Sick Building Syndrome: When Your Workplace Makes You Sick

Sick Building Syndrome: When Your Workplace Makes You Sick
Photo by Yonghyun Lee / Unsplash

⚠ MEDICAL DISCLAIMER

This article is for educational purposes only and does not constitute medical advice. Always consult a qualified healthcare provider for diagnosis and treatment of any medical condition.

By Yoon Hang (John) Kim, MD, MPH, ABPM

Board-Certified in Preventive Medicine | Integrative & Functional Medicine | Root Cause Medicine

Osher Fellow, University of Arizona Integrative Medicine Fellowship Graduate | Integrative Functional Medicine Scholarship Recipient

www.yoonhangkim.com| directintegrativecare.com 

You arrive at work feeling fine. By mid-morning, your eyes are burning. Your head pounds. You're congested, exhausted, and struggling to concentrate — but by the time you get home, you feel better. The next day, the cycle repeats. Sound familiar? You may be experiencing Sick Building Syndrome (SBS).

SBS is not a fringe diagnosis or a psychosomatic complaint. It is a well-documented occupational and environmental medicine phenomenon affecting millions of workers worldwide — and understanding its causes, its disproportionate impact on women, and the evidence-based approaches to management can be genuinely life-changing.

What Is Sick Building Syndrome?

Sick Building Syndrome refers to clusters of non-specific symptoms — eye, nose, or throat irritation; headaches; fatigue; difficulty concentrating; skin rashes; and sometimes lower respiratory symptoms — that are worse in a particular building and improve when people leave it.

It is distinct from Building-Related Illness (BRI), which involves specific, diagnosable diseases such as Legionnaires' disease, hypersensitivity pneumonitis, or mold-related asthma, where a single causative agent can be identified. SBS, by contrast, is multifactorial — emerging from the interaction of indoor air chemistry, building design, work organization, psychosocial stress, and individual biology.

SBS vs. Building-Related Illness (BRI): What's the Difference?

Sick Building Syndrome (SBS): Non-specific, multi-system symptoms tied to time spent in a building. No single diagnosable disease. Resolves away from the building.
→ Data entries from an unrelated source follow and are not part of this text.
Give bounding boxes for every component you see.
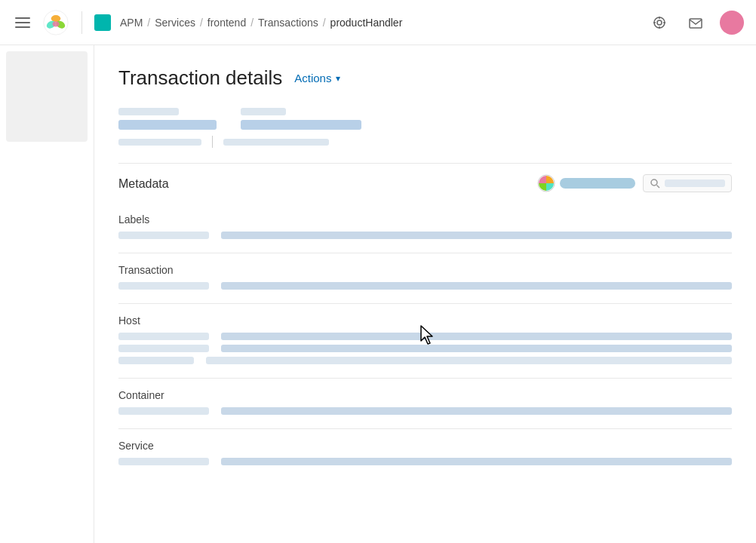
host-section: Host xyxy=(118,314,732,364)
labels-row-1 xyxy=(118,232,732,239)
service-key-1 xyxy=(118,458,209,465)
transaction-key-1 xyxy=(118,282,209,290)
actions-button[interactable]: Actions ▾ xyxy=(294,72,340,84)
main-content-area: Transaction details Actions ▾ xyxy=(94,45,756,543)
section-divider-metadata xyxy=(118,163,732,164)
breadcrumb-frontend[interactable]: frontend xyxy=(207,17,246,29)
summary-label-2 xyxy=(241,108,286,115)
header-right xyxy=(647,11,744,35)
container-section: Container xyxy=(118,389,732,415)
host-key-1 xyxy=(118,333,209,340)
breadcrumb-transactions[interactable]: Transactions xyxy=(258,17,318,29)
host-row-1 xyxy=(118,333,732,340)
app-header: APM / Services / frontend / Transactions… xyxy=(0,0,756,45)
host-row-2 xyxy=(118,345,732,352)
service-row-1 xyxy=(118,458,732,465)
container-heading: Container xyxy=(118,389,732,401)
summary-row xyxy=(118,108,732,130)
container-key-1 xyxy=(118,407,209,415)
container-value-1 xyxy=(221,407,732,415)
page-title-row: Transaction details Actions ▾ xyxy=(118,66,732,90)
svg-point-13 xyxy=(651,179,657,186)
filter-separator xyxy=(212,136,213,148)
host-value-3 xyxy=(206,357,732,364)
host-key-2 xyxy=(118,345,209,352)
breadcrumb-sep-3: / xyxy=(250,17,254,29)
host-heading: Host xyxy=(118,314,732,327)
label-value-1 xyxy=(221,232,732,239)
svg-point-6 xyxy=(657,20,662,25)
service-section: Service xyxy=(118,440,732,465)
breadcrumb-services[interactable]: Services xyxy=(155,17,195,29)
host-key-3 xyxy=(118,357,194,364)
filter-bar-right xyxy=(223,139,329,146)
menu-button[interactable] xyxy=(12,14,33,31)
user-avatar[interactable] xyxy=(720,11,744,35)
service-icon xyxy=(94,14,111,31)
labels-heading: Labels xyxy=(118,213,732,225)
page-layout: Transaction details Actions ▾ xyxy=(0,45,756,543)
summary-value-1 xyxy=(118,120,217,130)
metadata-filter-row xyxy=(537,174,732,192)
sidebar-content xyxy=(6,51,88,142)
summary-col-2 xyxy=(241,108,361,130)
host-row-3 xyxy=(118,357,732,364)
svg-rect-11 xyxy=(690,19,702,28)
service-heading: Service xyxy=(118,440,732,452)
summary-value-2 xyxy=(241,120,361,130)
main-content: Transaction details Actions ▾ xyxy=(94,45,756,500)
svg-point-5 xyxy=(654,17,665,28)
sidebar xyxy=(0,45,94,543)
filter-pill[interactable] xyxy=(560,178,635,189)
summary-col-1 xyxy=(118,108,217,130)
summary-label-1 xyxy=(118,108,179,115)
page-title: Transaction details xyxy=(118,66,282,90)
breadcrumb-sep-2: / xyxy=(200,17,203,29)
transaction-heading: Transaction xyxy=(118,264,732,276)
metadata-heading: Metadata xyxy=(118,177,169,191)
labels-section: Labels xyxy=(118,213,732,239)
search-icon xyxy=(650,178,660,189)
service-value-1 xyxy=(221,458,732,465)
breadcrumb-sep-1: / xyxy=(147,17,150,29)
svg-line-14 xyxy=(657,186,660,189)
label-key-1 xyxy=(118,232,209,239)
settings-button[interactable] xyxy=(647,11,671,35)
svg-point-4 xyxy=(53,21,60,26)
actions-label: Actions xyxy=(294,72,331,84)
section-divider-container xyxy=(118,378,732,379)
search-box[interactable] xyxy=(643,174,732,192)
section-divider-service xyxy=(118,428,732,429)
filter-avatar-icon xyxy=(537,174,555,192)
section-divider-host xyxy=(118,303,732,304)
mail-button[interactable] xyxy=(684,11,708,35)
transaction-value-1 xyxy=(221,282,732,290)
search-input[interactable] xyxy=(665,179,725,187)
transaction-row-1 xyxy=(118,282,732,290)
filter-row xyxy=(118,136,732,148)
section-divider-transaction xyxy=(118,253,732,253)
breadcrumb-current: productHandler xyxy=(330,17,403,29)
breadcrumb: APM / Services / frontend / Transactions… xyxy=(120,17,402,29)
container-row-1 xyxy=(118,407,732,415)
host-value-2 xyxy=(221,345,732,352)
breadcrumb-sep-4: / xyxy=(323,17,326,29)
filter-bar-left xyxy=(118,139,201,146)
app-logo xyxy=(42,9,69,36)
chevron-down-icon: ▾ xyxy=(336,73,340,84)
breadcrumb-apm[interactable]: APM xyxy=(120,17,143,29)
header-divider xyxy=(81,11,82,34)
transaction-section: Transaction xyxy=(118,264,732,290)
host-value-1 xyxy=(221,333,732,340)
Building-Related Illness (BRI): Specific, diagnosable disease with identifiable cause (e.g., Legionella, Aspergillus mold, chemical exposure). Does not necessarily resolve upon leaving the building.

Recognizing the Symptoms

SBS typically involves symptom constellations spanning multiple organ systems. Common presentations include:

Eyes

  • Burning, itching, watering, redness
  • Dry eye — often worsened by low humidity and screen exposure

Upper Airways

  • Nasal congestion or rhinorrhea
  • Throat irritation, dry cough
  • Perception of chemical or musty odors

Lower Airways

  • Chest tightness or wheeze (particularly in those with underlying asthma)
  • Shortness of breath

Neurologic / General

  • Headaches — often frontal or diffuse, pressure-type
  • Fatigue disproportionate to activity
  • Cognitive difficulty: poor concentration, word-finding difficulties, 'brain fog'
  • Dizziness or lightheadedness

Skin

  • Dryness, itching, facial or hand rash

A clinically important feature: symptoms are time-linked to a specific building, shared by multiple occupants, and not fully explained by other diagnoses. Physicians should rule out allergic rhinitis, asthma, occupational asthma, hypersensitivity pneumonitis, and infectious causes before attributing symptoms to SBS.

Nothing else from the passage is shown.